Both the CCR5 and the CXCR4 co-receptors are seven-trans-membrane (7TM) G protein-coupled receptors.
Different strains of HIV work on different co-receptors, although the virus can switch to utilizing other co-receptors. For example, R5X4 receptors can become the dominant HIV co-receptor target in main strains. HIV-1 and HIV-2 can both use the CCR8 co-receptor. The crossover of co-receptor targets for different strains and the ability for the strains to switch from their dominant co-receptor can impede clinical treatment of HIV. Treatments such as WR321 mAb can inhibit some strains of CCR5 HIV-1, preventing cell infection. The mAb causes the release of HIV-1-inhibitory b-chemokines, preventing other cells from becoming infected.

===Cancer===
Cancer-based research into co-receptors includes the investigation of growth factor activated co-receptors, such as Transforming Growth Factor (TGF-β) co-receptors. Expression of the co-receptor endoglin, which is expressed on the surface of tumor cells, is correlated with cell plasticity and the development of tumors.
Another co-receptor of TGF-β is CD8. Although the exact mechanism is still unknown, CD8 co-receptors have been shown to enhance T-cell activation and TGF-β-mediated immune suppression.

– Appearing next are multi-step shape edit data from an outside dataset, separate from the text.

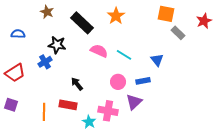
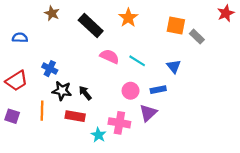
orange square: (166, 14) -> (176, 25), moved
red star: (204, 21) -> (226, 13), moved
black star: (57, 45) -> (62, 91), moved
blue cross: (45, 62) -> (50, 69), turned -32
orange line: (44, 112) -> (42, 111), moved

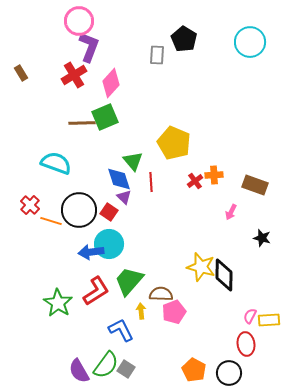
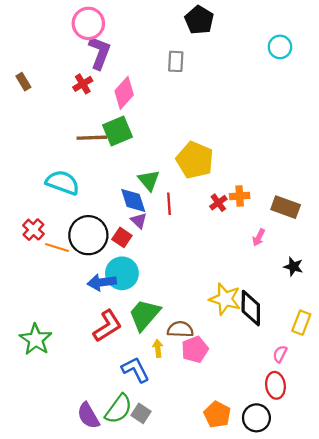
black pentagon: (184, 39) -> (199, 20), moved
cyan circle: (250, 42) -> (280, 47), size x0.7
red cross: (74, 75) -> (83, 84), size x0.7
green star: (58, 303) -> (36, 339), moved
yellow rectangle: (269, 320) -> (301, 323), moved, turned -65

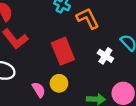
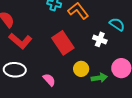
yellow circle: (59, 83) -> (81, 69), moved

TGF-β has been shown to influence the plasticity of cells through integrin and focal adhesion kinase. The co-receptors of tumor cells and their interaction with T-cells provide important considerations for tumor immunotherapy.

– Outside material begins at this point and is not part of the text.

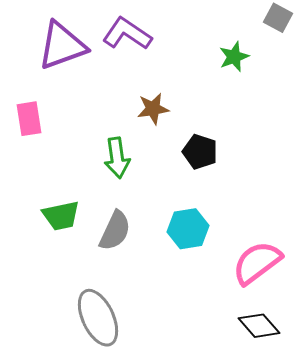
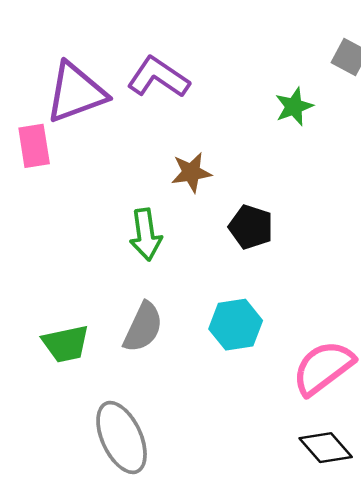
pink rectangle: (29, 119) -> (34, 146), moved
green trapezoid: (61, 216) -> (66, 344), moved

Recent research into co-receptors for p75, such as the sortilin co-receptor, has implicated sortilin in connection to neurotrophins, a type of nerve growth factor.

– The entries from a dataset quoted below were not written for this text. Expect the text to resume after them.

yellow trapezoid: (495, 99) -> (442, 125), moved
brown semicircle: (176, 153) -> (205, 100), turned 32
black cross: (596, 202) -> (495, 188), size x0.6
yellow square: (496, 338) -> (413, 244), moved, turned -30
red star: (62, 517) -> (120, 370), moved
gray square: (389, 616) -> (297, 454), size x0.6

The p75 receptor and co-receptors have been found to influence the aggressiveness of tumors, specifically via the ability of neurotrophins to rescue cells from certain forms of cell death.
Sortilin, the p75 co-receptor, has been found in natural killer cells, but with only low levels of neurotrophin receptor. The sortilin co-receptor is believed to work with a neurotrophin homologue that can also cause neurotrophin to alter the immune response.